A decisão reforça que o Congresso deve ter um papel mais ativo na formulação de políticas fiscais que tenham efeitos econômicos substanciais, como acontece com tarifas de importação que influenciam preços domésticos, competividade e relações internacionais.

Repercussão econômica

A medida tem gerado reações imediatas entre analistas de comércio global. Especialistas ressaltam que a limitação do poder presidencial pode trazer maior previsibilidade às relações comerciais internacionais, reduzindo a possibilidade de imposições abruptas de tarifas que perturbem mercados.

Empresas que produzem bens importados e exportados para os EUA, assim como governos estrangeiros, acompanham com atenção a decisão. Para alguns setores industriais, a maior participação do Congresso no processo tarifário representa uma proteção contra medidas abruptas e unilaterais.


Homem de meia-dade vestindo um terno azul-marinho, camisa social azul e gravata vinho

Trump anuncia tarifas adicionais sobre produtos importados para os EUA (Foto: reprodução/Instagram/@realdonaldtrump)

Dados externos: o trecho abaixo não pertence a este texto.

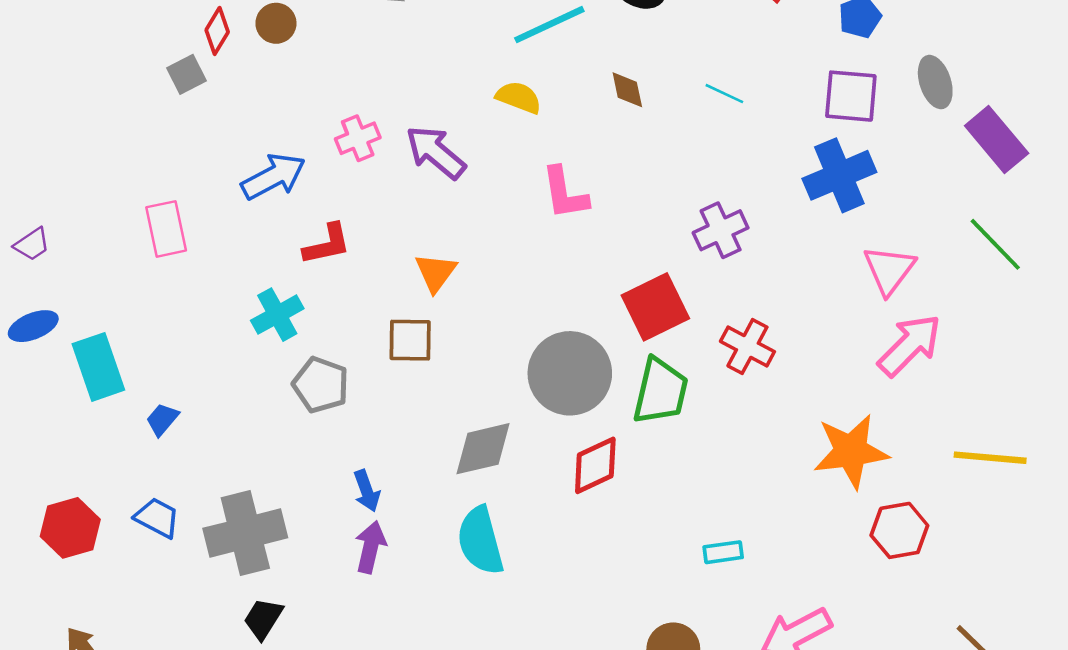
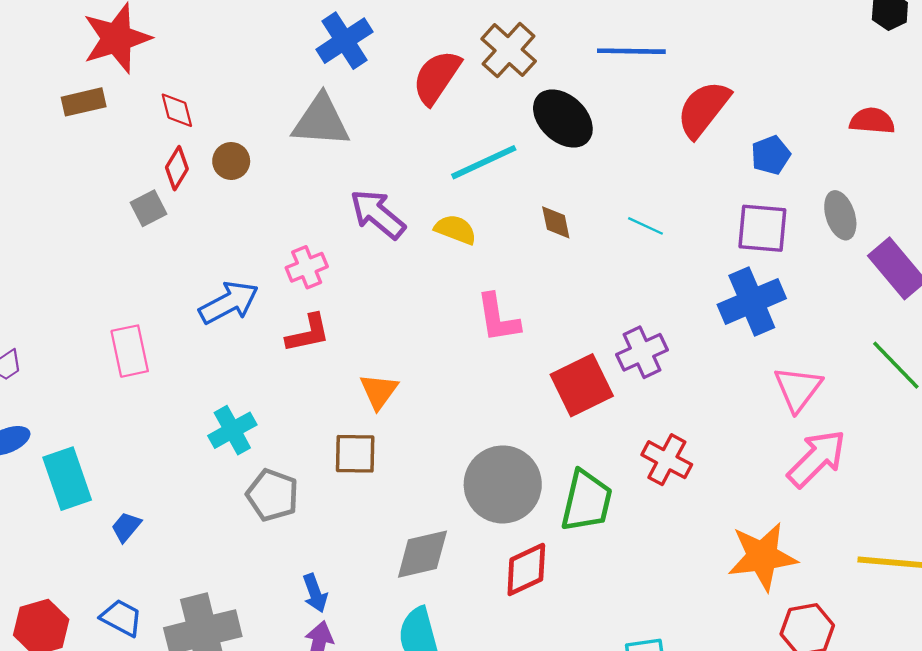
purple arrow: (436, 152) -> (378, 214), moved
red L-shape: (327, 244) -> (308, 333), moved
red square: (655, 307) -> (582, 385), moved

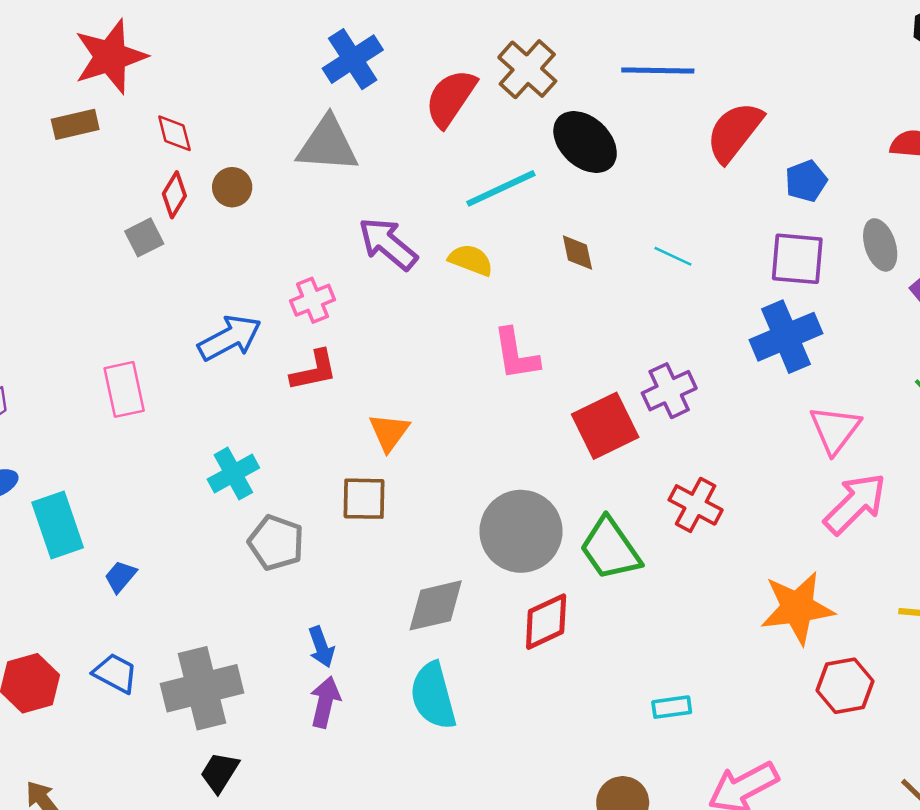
green trapezoid: (587, 501) -> (610, 549), turned 132

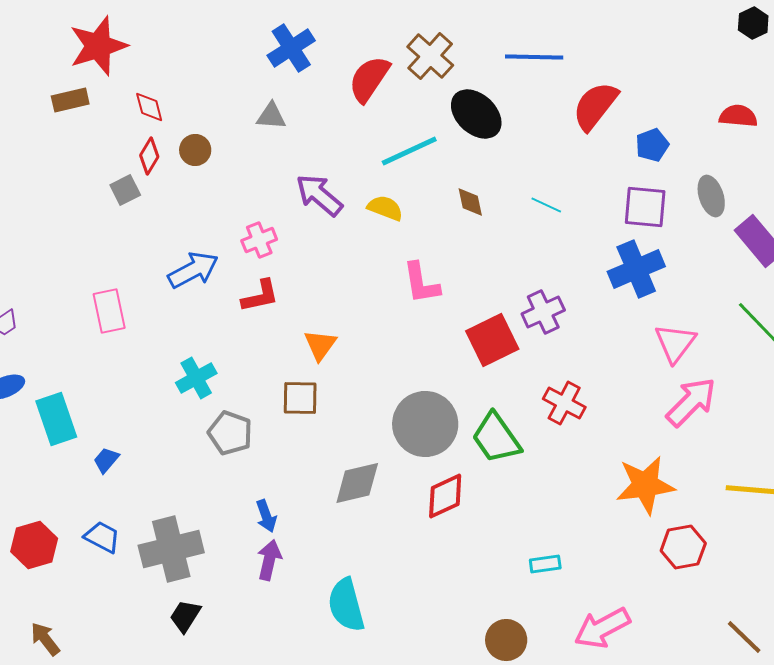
gray triangle: (328, 145) -> (271, 116), size x0.6
cyan semicircle: (433, 696) -> (346, 605), moved

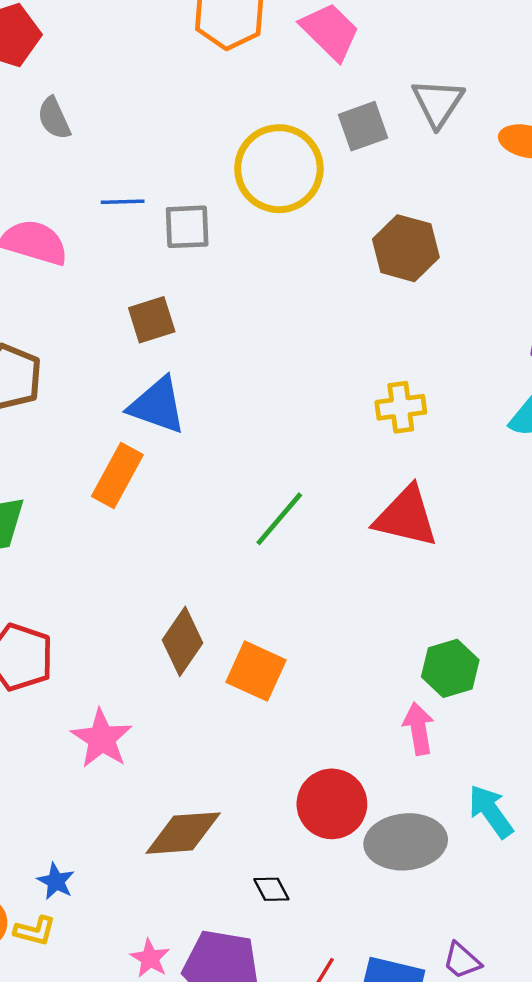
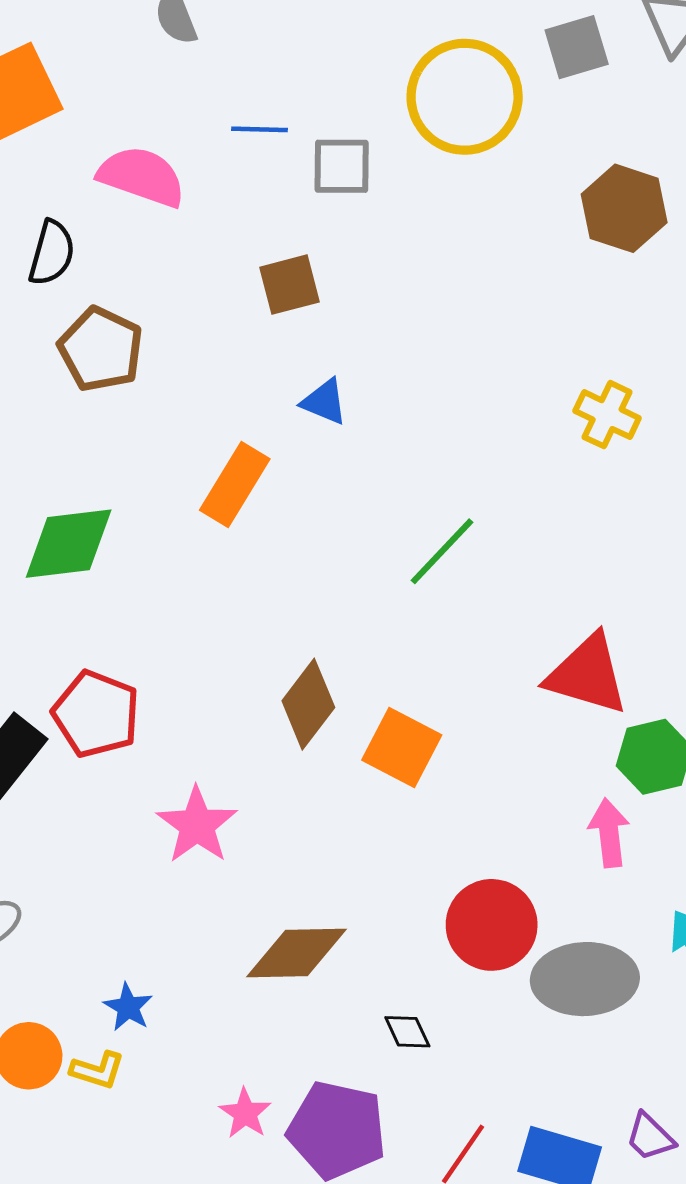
blue triangle: (157, 406) -> (324, 402), moved, size x0.6
yellow cross: (401, 407) -> (607, 415), turned 30
red triangle: (406, 517) -> (587, 674), moved

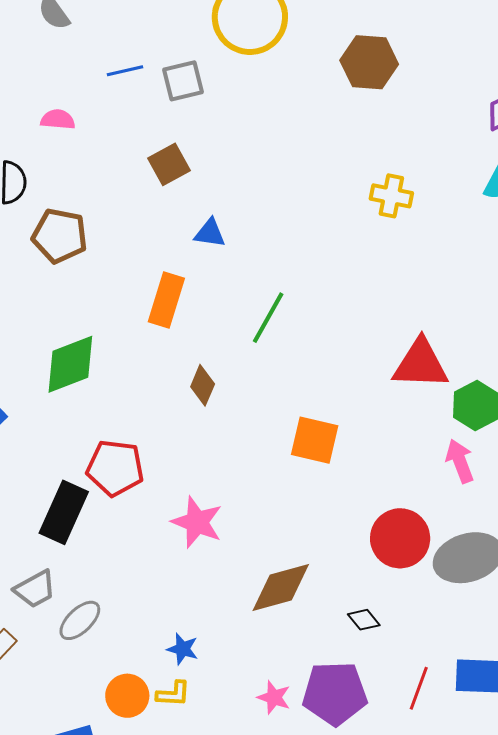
pink semicircle: (142, 176) -> (58, 120), size x0.6
green line: (442, 551) -> (268, 318), moved
brown diamond: (308, 704) -> (203, 385), moved, size x0.7

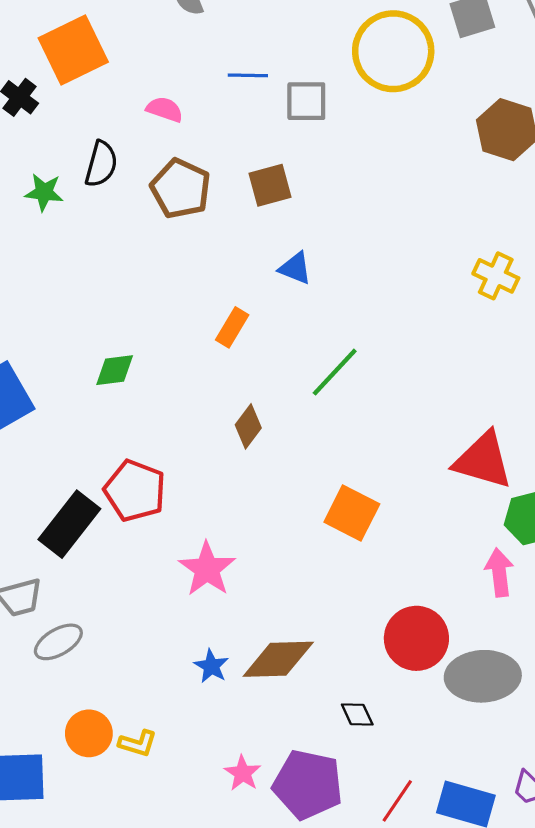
brown pentagon: (60, 236) -> (181, 189), moved
orange rectangle: (166, 300) -> (232, 327), size x0.7
green diamond: (70, 364) -> (115, 370), size x0.6
blue star: (183, 649) -> (211, 666), moved

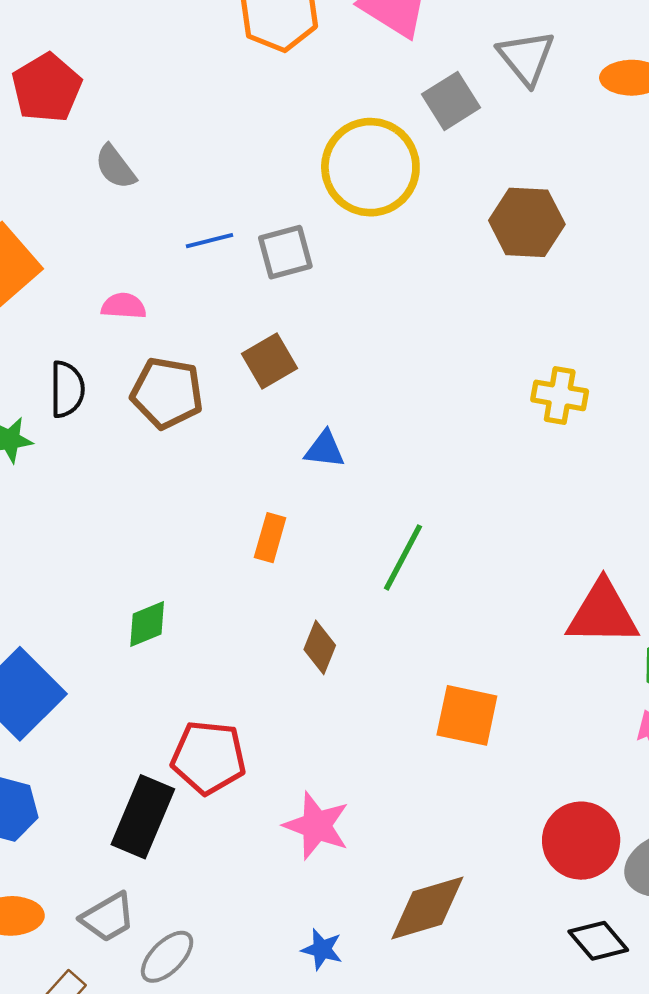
blue star: (211, 666) -> (322, 949), moved
black diamond: (357, 714) -> (598, 941), moved, size x1.4

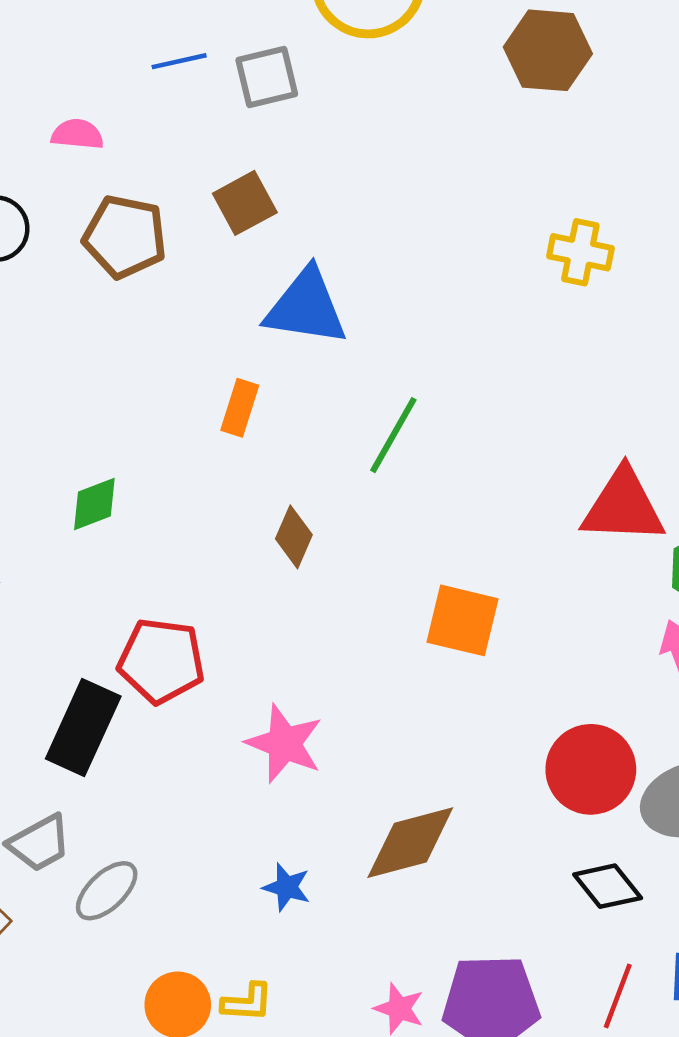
blue triangle: (325, 449) -> (306, 307), size x1.8

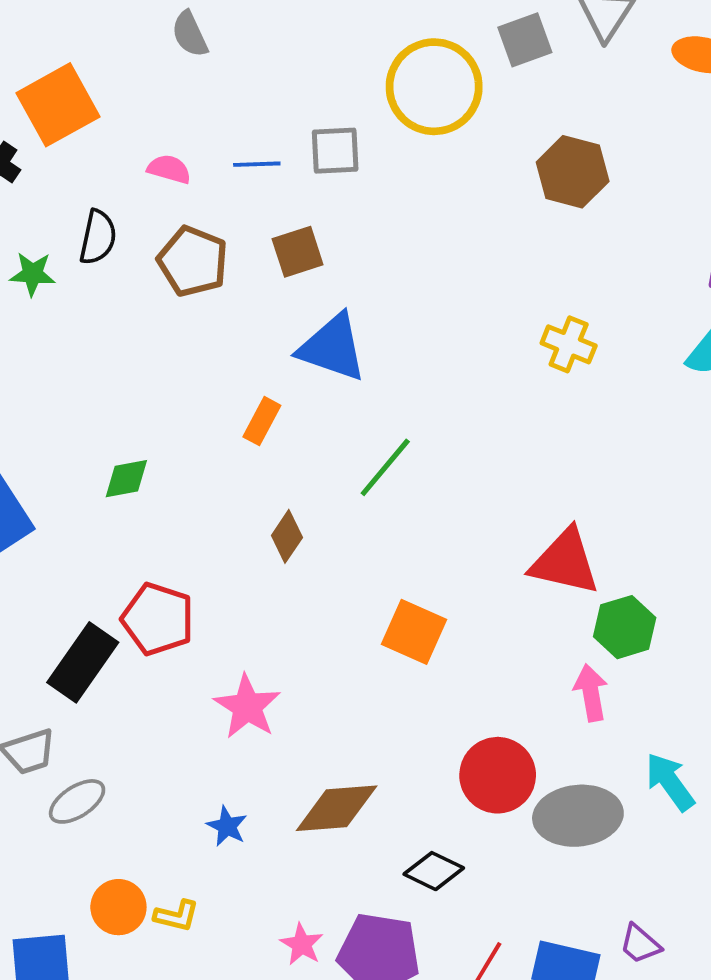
blue line: (179, 61) -> (257, 164), moved
black diamond: (608, 886) -> (434, 871), moved, turned -36

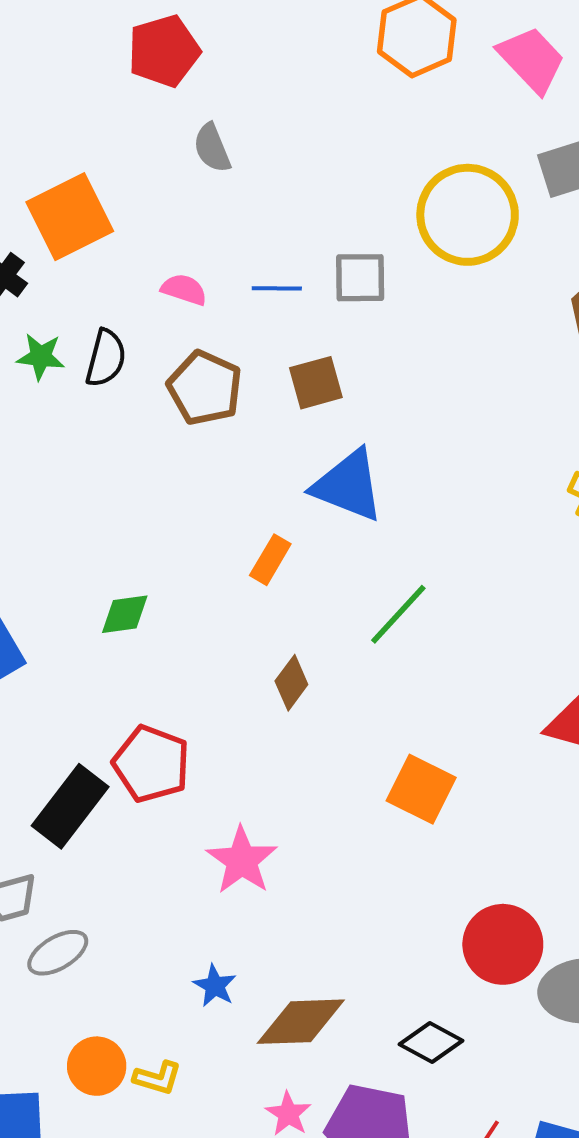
green star: (33, 274) -> (41, 357), moved
brown diamond: (337, 808) -> (301, 1022), moved

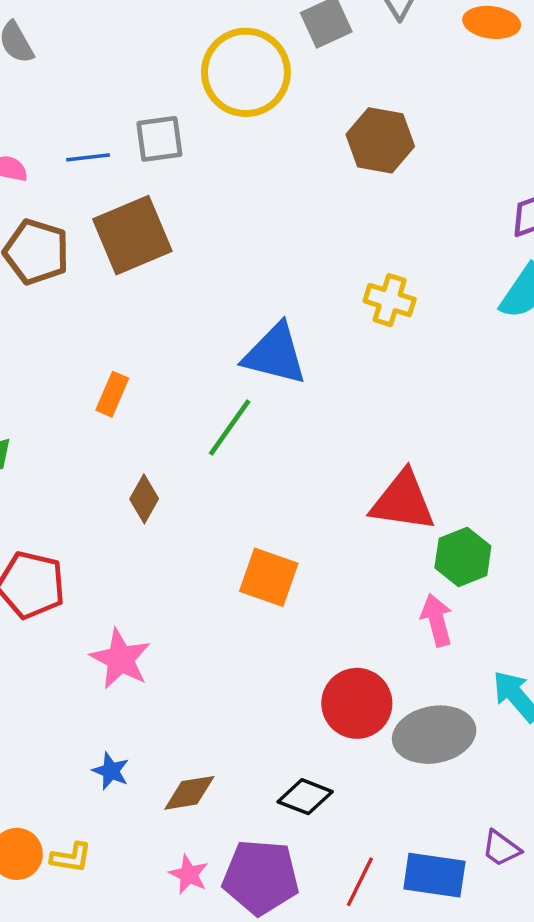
brown square: (316, 383) -> (132, 235), size x1.6
blue triangle: (348, 486) -> (275, 354), moved
brown diamond: (301, 1022) -> (189, 793), size x0.7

Entre agentes políticos americanos, a decisão foi interpretada como uma reafirmação do papel do Congresso na condução de políticas com impacto econômico, em contraste com períodos em que o Executivo exerceu maior autonomia. Líderes de ambos os partidos reagiram apontando que uma política tarifária eficaz deve equilibrar flexibilidade administrativa e supervisão legislativa.

Especialistas em direito internacional e constitucional afirmam que a decisão pode influenciar casos futuros relacionados à divisão de poderes nos EUA, não apenas na esfera do comércio, mas em áreas como sanções econômicas e regulação de mercados. A prevalência de um Congresso mais atuante em políticas comerciais pode reconfigurar pressões internas e negociações externas.

Impactos no Brasil e no mundo

No Brasil, entidades ligadas ao comércio e à indústria avaliam que a decisão da Suprema Corte pode reduzir o risco de barreiras tarifárias imprevistas que prejudicam exportadores brasileiros. A expectativa é de que um processo mais aberto e colegiado de definição de tarifas possa favorecer negociações multilaterais e acordos que contem com participação legislativa mais ampla.

Outros países, como membros da União Europeia e parceiros comerciais da Ásia, aguardam desdobramentos na definição de tarifas sobre setores como aço, alumínio, agricultura e tecnologia, que foram alvo de medidas protecionistas nos últimos anos.